Western International High School Senior Felix Andino, 19, has been working in his classes on high-fuel engines, diesel engines and other engines used on racing cars. He has already been accepted to the University of Northwestern Ohio.
“The teachers here motivate you to get better so you can get farther in life,” he said.
Because of their hands-on experience in the school’s body shop, learning everything from suspension systems to brakes to framework to engines to computer car systems, Breithaupt’s students are often pursued by car manufacturers while still in high school, said Kenneth Williams, special instructor for the Automotive Program.
That’s the case with both Michael Owens, 16, who was home-schooled, and Western International senior Oscar Hernandez, 17. Both have job offers at Chevrolet, where they may work while attending college.
“After getting hands-on experience here, I’m more experienced and confident,” Hernandez said.
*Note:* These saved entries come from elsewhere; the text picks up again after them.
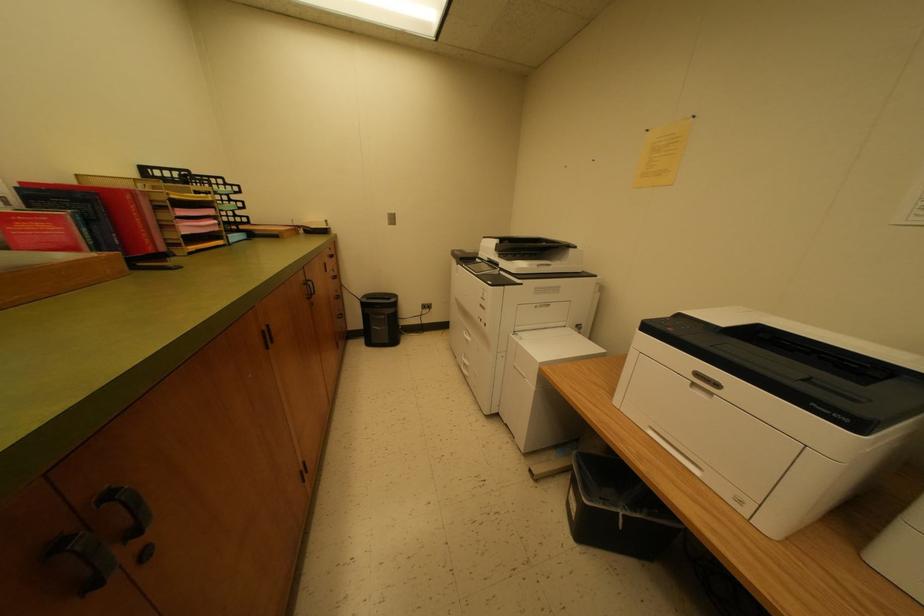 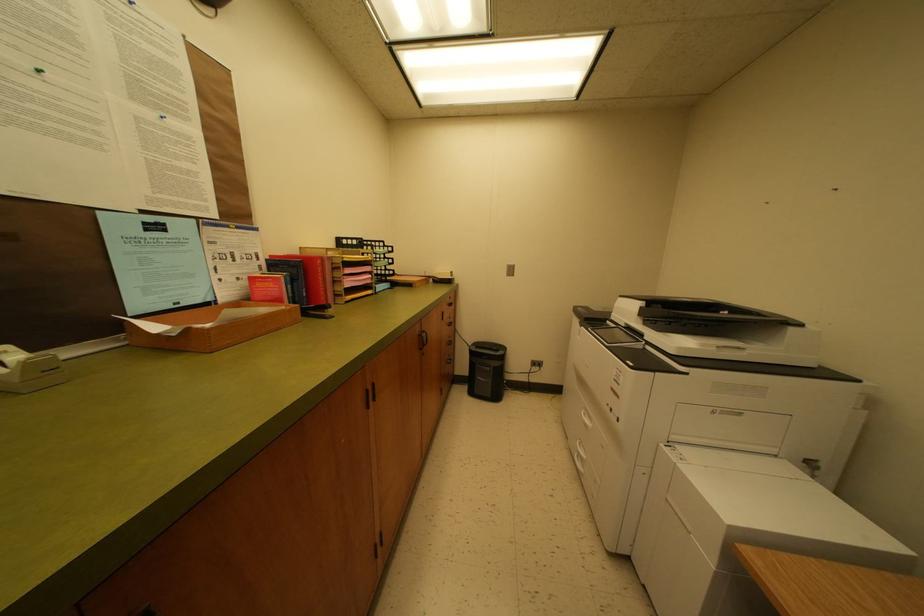 Question: The first image is from the beginning of the video and the second image is from the end. How did the camera likely rotate when shooting the video?

Choices:
 (A) Left
 (B) Right
 (C) Up
 (D) Down

Answer: (A) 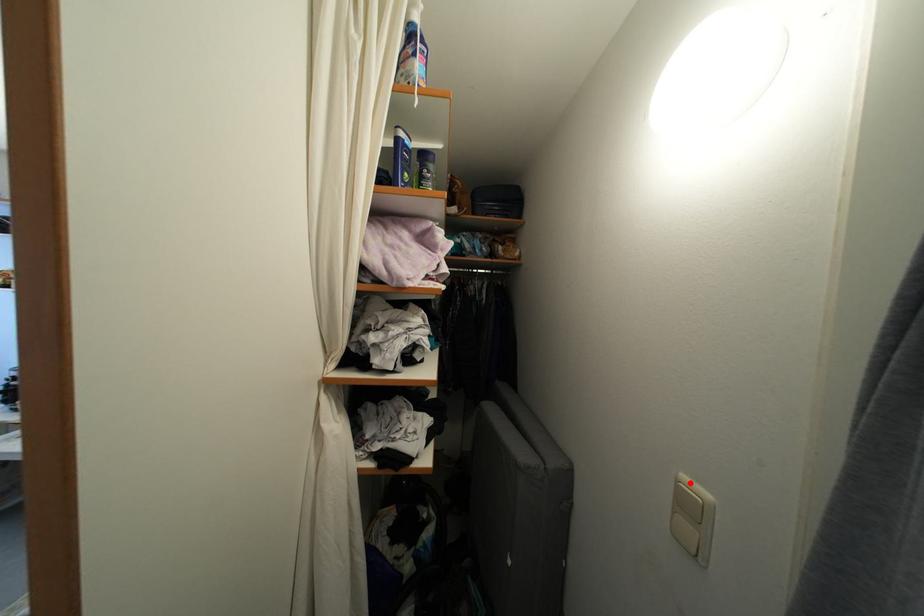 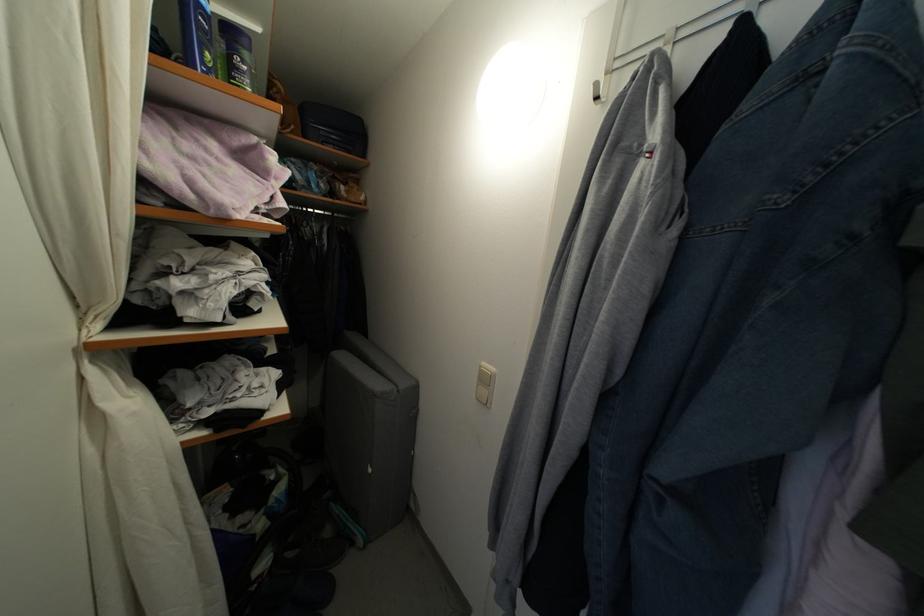 Where in the second image is the point corresponding to the highlighted location from the first image?

(489, 370) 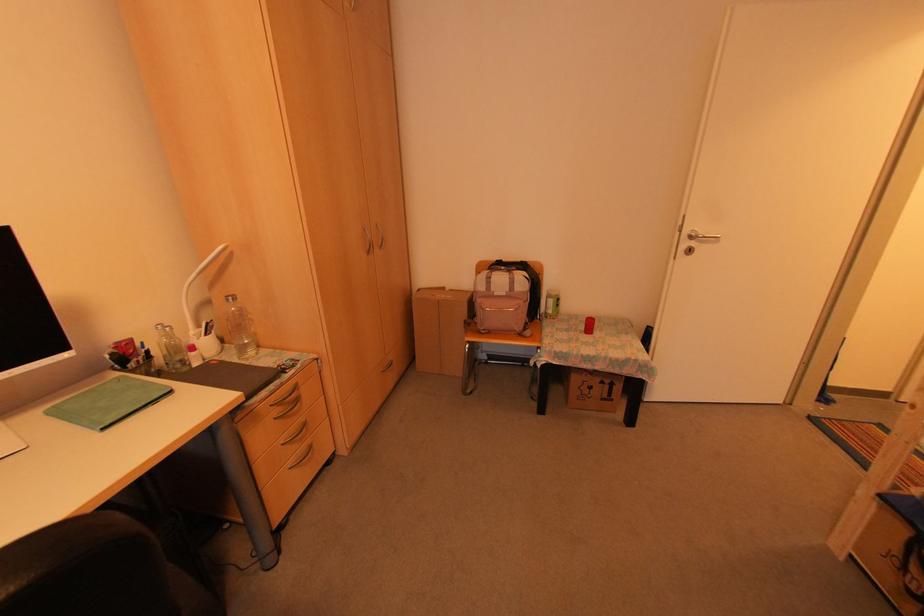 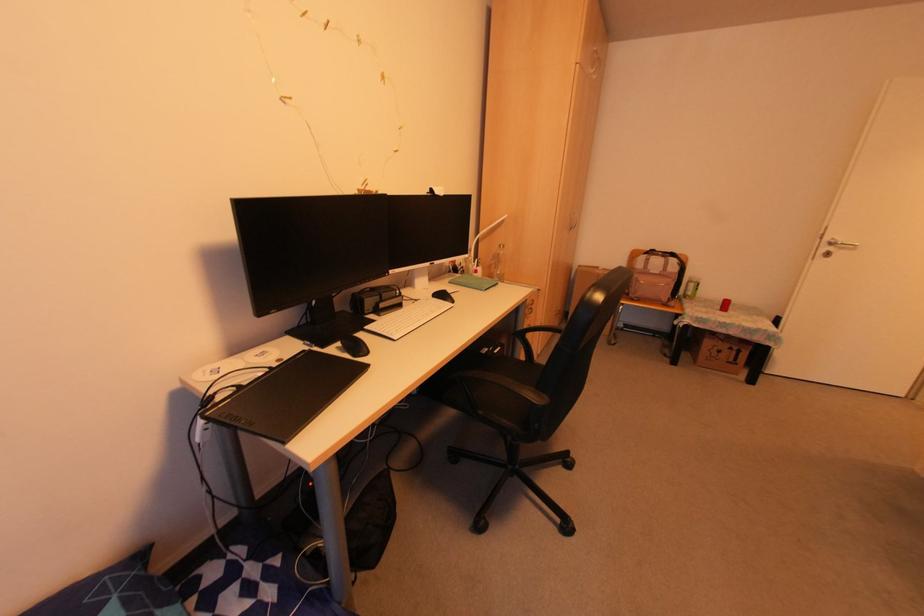 Find the pixel in the second image that matches pixel 588 326 in the first image.

(723, 306) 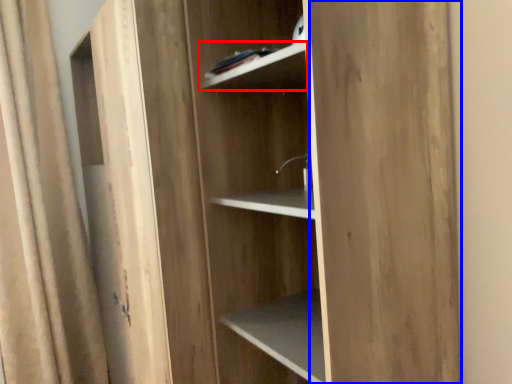 Question: Among these objects, which one is nearest to the camera, cabinet (highlighted by a red box) or plywood (highlighted by a blue box)?

Choices:
 (A) cabinet
 (B) plywood

Answer: (B) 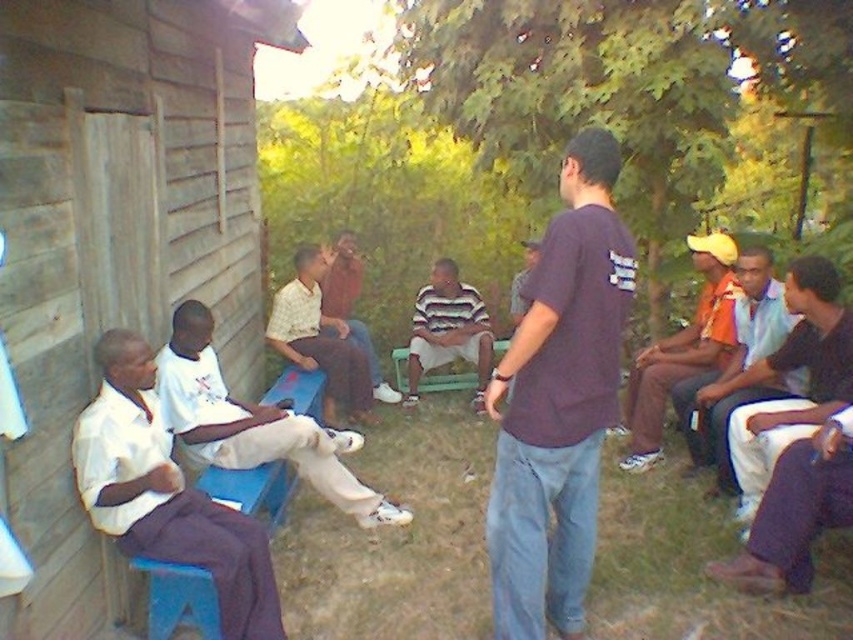 You are standing in front of the wooden structure and want to take a photo that includes both point (808, 428) and point (279, 326). Based on their positions, which point should you focus on first to ensure both are in clear view?

You should focus on point (808, 428) first because it is closer to the camera than point (279, 326), ensuring both points are in focus when using a camera with a fixed focal plane.

You are a tailor who needs to determine which shirt is more suitable for a client who prefers lightweight clothing. Based on the image, which of the two shirts, the white cotton shirt at right or the light brown fabric shirt at center, is thinner and therefore lighter?

The white cotton shirt at right is thinner than the light brown fabric shirt at center, making it the lighter option for the client. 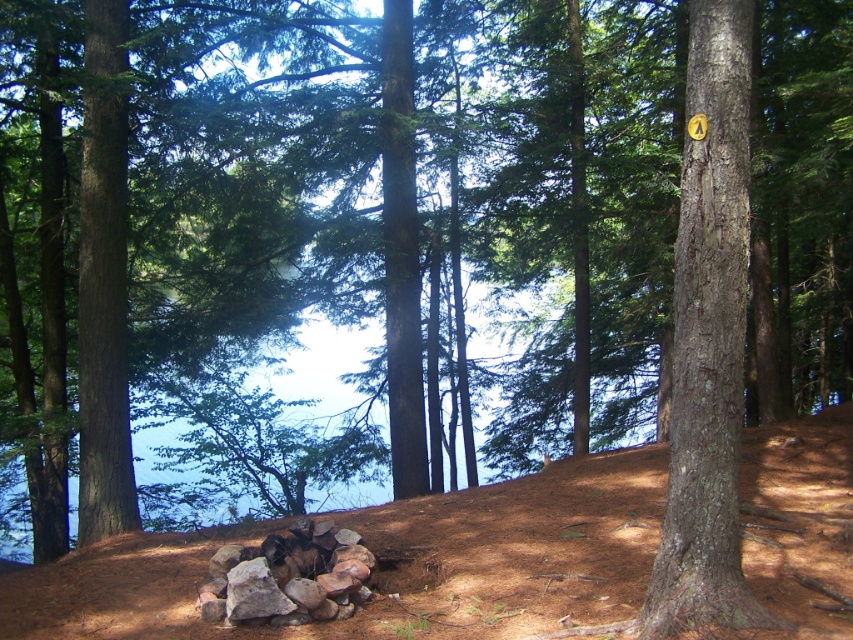 Who is lower down, brown dirt hillside at center or rusty metallic rocks at center?

Positioned lower is rusty metallic rocks at center.

Find the location of a particular element. brown dirt hillside at center is located at coordinates (393, 563).

The width and height of the screenshot is (853, 640). What are the coordinates of `brown dirt hillside at center` in the screenshot? It's located at (393, 563).

Is smooth brown tree trunk at right to the left of rusty metallic rocks at center from the viewer's perspective?

No, smooth brown tree trunk at right is not to the left of rusty metallic rocks at center.

Is smooth brown tree trunk at right wider than rusty metallic rocks at center?

Incorrect, smooth brown tree trunk at right's width does not surpass rusty metallic rocks at center's.

Does point (723, 256) come in front of point (306, 561)?

Yes, it is.

This screenshot has width=853, height=640. Find the location of `smooth brown tree trunk at right`. smooth brown tree trunk at right is located at coordinates (708, 340).

Does point (39, 620) lie behind point (734, 280)?

Yes.

Looking at this image, is brown dirt hillside at center to the right of smooth brown tree trunk at right from the viewer's perspective?

Correct, you'll find brown dirt hillside at center to the right of smooth brown tree trunk at right.

Does point (146, 572) come behind point (699, 468)?

Yes, point (146, 572) is behind point (699, 468).

You are a GUI agent. You are given a task and a screenshot of the screen. Output one action in this format:
    pyautogui.click(x=<x>, y=<y>)
    Task: Click on the brown dirt hillside at center
    
    Given the screenshot: What is the action you would take?
    pyautogui.click(x=393, y=563) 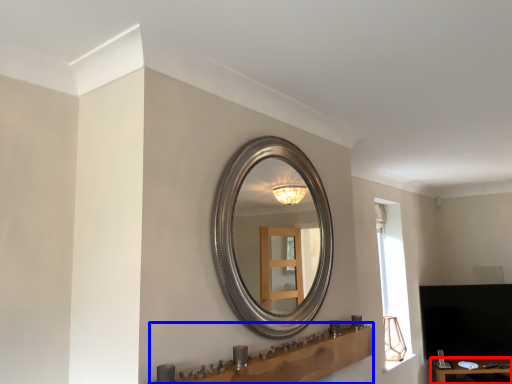 Question: Which object appears farthest to the camera in this image, table (highlighted by a red box) or vanity (highlighted by a blue box)?

Choices:
 (A) table
 (B) vanity

Answer: (A) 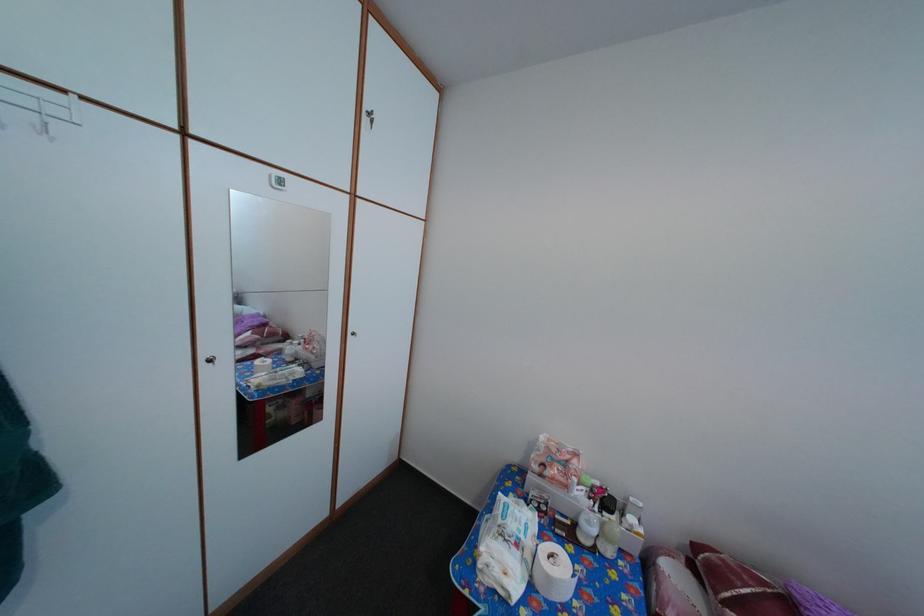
On occasion, bright students from nearby high schools attend Breithaupt courses to pursue a hobby. That’s the case with Veronica Vela, 18, a senior at Western International with a 3.5 Grade Point Average, who plans to become a genetics nurse and is fully complete with her math and science requirements. So she decided to attend Breithaupt to pursue an interest in car repair.
“I’ve learned a lot of things here, including how to really push yourself,” she said and considers herself an expert in changing tires, checking a steering column, and conducting a full tune-up.
“I love it here,” she said.
Preparing students for colleges and careers
Lawrence Neely, the Computer-Aided Design instructor, said the fundamentals students learn in his class, such as drafting and sketching, are used to build every single manufactured product in the world. His students can easily pursue highly-paid career fields such as engineering or architecture, he said.
“We’re dedicated to making sure that students will obtain the job they are interested in,” Mallory said. “And we’re working on building our partnerships with businesses and industry and sustaining those partnerships, which gives students exposure as they choose a career path and an opportunity to see their chosen career field come to fruition.”
Something You didn’t know
Breithaupt has 4 former students who are Chef Instructors in the Culinary Arts Department: Mark Brown, Veronyca Cornish, Bradford Williams, and Mark Hartfield
Staff spotlight: Chef Bradford Williams
- Former Breithaupt student
- 1st Recipient of the Breithaupt Scholarship
- Graduate of Johnson & Wales University, Providence, Rhode Island
Degree: Culinary Arts
Chef Brad returned to Breithaupt after a 4-year leave. “Chef Brad has accepted the position as Gourmet Cooking Instructor and took little and made it multiply. He has high expectations for his students, and his students have risen to the occasion and made the challenge their success story,” Ms. Mallory said.